Everyone pays taxes — sales, property, income or FICA — in money. But nearly everyone also pays taxes in kind.
That’s an economist’s reaction to the news that a narrow, winding street that is one of the few routes in and out of the topographically isolated neighborhood where I live in St. Paul, Minn., will be closed for months while being rebuilt. Taxpayers will bear the money cost of grading, asphalt and concrete. But anyone who wants to get in or out of the neighborhood will pay an in-kind tax in the form of wasted time and extra mileage.
This cost is substantial, as nearly 8,000 people live in the neighborhood and more work or study at its university campus and a large Lutheran seminary. The street just reopened after being closed eight weeks for the first phase of the revamp.
“Boo-hoo,” many readers will say. “Into every life a little rain must fall.”
They are right. This happens to everyone sooner or later. Minnesotans say there are only two seasons here, winter and road closures. But people in Boise and Bismarck and myriad other locales say the same thing. Moreover, we remain very well off compared to many others in terms of roads and streets.

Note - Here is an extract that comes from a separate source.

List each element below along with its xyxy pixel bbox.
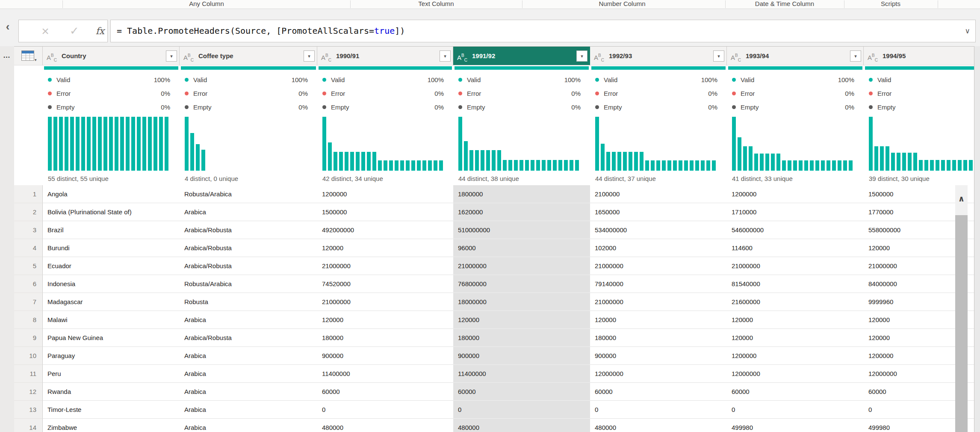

Nevertheless, such a detour or lane closing anywhere illustrates the public finance principal that there are implicit taxes as well as explicit ones.
My neighbors’ frustration, wasted time and marginally higher gas use are an “external cost” of this protracted project.
Basic microeconomic theory shows that whenever external costs occur, economic inefficiency results and resources are wasted. This doesn’t mean households should never be inconvenienced by infrastructure improvements or that we should spend inordinate amounts to ameliorate them. Achieving an optimal situation for society always involves balancing some marginal cost to society with the marginal benefit of doing so. And this never would result in reducing the costs of detours to zero or anywhere near it.
It is not that engineers and project managers are indifferent to the external costs construction places on people. But the only practical way these costs are expressed is through the local political process. People call their city council members or county commissioners to express their dissatisfaction.
In such communication, higher-income, higher-education folk who know whom to call tend to get better hearings than do poorer, less-well-informed citizens who don’t know how to work the system. So the relatively well-off may get their detours lifted faster than the poor. This was evident in the construction a local light-rail line, when some property owners with political clout apparently got faster relief from construction problems than others.
The broader problem, however, remains that there is no accurate system in which the external costs of construction are quantified and included as true economic costs in project planning.
A further practical complication is that, while residents object to infrastructure construction disrupting their lives and imposing costs, as voters, they are loathe to support levels of taxation high enough to pay the cash costs that would be needed to reduce the duration of closings.
If there already are more needed infrastructure projects pending than tax dollars to accomplish them all, government officials are not going to further limit total work accomplished by spending large amounts to speed construction and reduce delays for citizens. If explicit taxes don’t raise enough money to do the job, then impose the implicit taxes of time- and gas-consuming detours or lane closures.
Something similar occurs with inadequate maintenance of roads. Bad pavement and inadequate capacity also impose external costs on society in the form of damaged tires and suspensions and hours spent creeping along in stop-and-go commutes. The direct dollar cost to taxpayers is lower, but the explicit and implicit external costs to drivers is higher.
We commonly complain about bad roads, and over my lifetime, at least, Minnesota has lost the road capacity and quality edge it once had over some neighboring states like Iowa. But we are better off than some other states and most other countries.
If you don’t think your own state or local transportation or highway department is effective, go to Pakistan, Paraguay or any other poor country.
Some years ago, I worked on a development project in Peru that required frequent drives on the Carretera Central up the intermountain valley from La Oroya, elevation 12,300 feet, to Cerro de Pasco, elevation 14,300. With 365 freeze-thaw cycles a year, it is hard to maintain any road, paved or not. Yet much fruit and other produce from the eastern slope of the Andes must get to Lima.
One heavy truck follows another, dodging mammoth potholes. And every village has signs for muelleros, or spring repairers. Forge welding and then re-heat-treating rear springs from huge Volvo trucks requires a level of blacksmithing skill that awes me. But literally dozens of such craftsmen make their living repairing the damage caused by only 85 miles of bad road.
Two Peruvian researchers, an economist and a civil engineer, estimated the external cost to the private sector of this bad stretch of road. Annually, it was about five times the cost of maintaining it with periodic passes of a road grader, the way any rural U.S. county would do with its graveled roads. But the political system did not function to rectify the problem. In Peru, as in many other places, there is greater political benefit from dedicating new projects than in maintaining existing ones.
There is no simple solution to the near-universal phenomenon of people paying in implicit taxes what they do not pay in explicit ones. Some countries and states have more effective politics and public administration. Switzerland’s is more effective than Romania’s, and Oregon’s is better than Alabama’s.
Public education helps. So do leaders with vision, like a great GOP governor of Minnesota 50 years ago or President Dwight Eisenhower at the national level. But external costs of inadequate infrastructure, or of its ill-planned revamping, will always be with us at some level.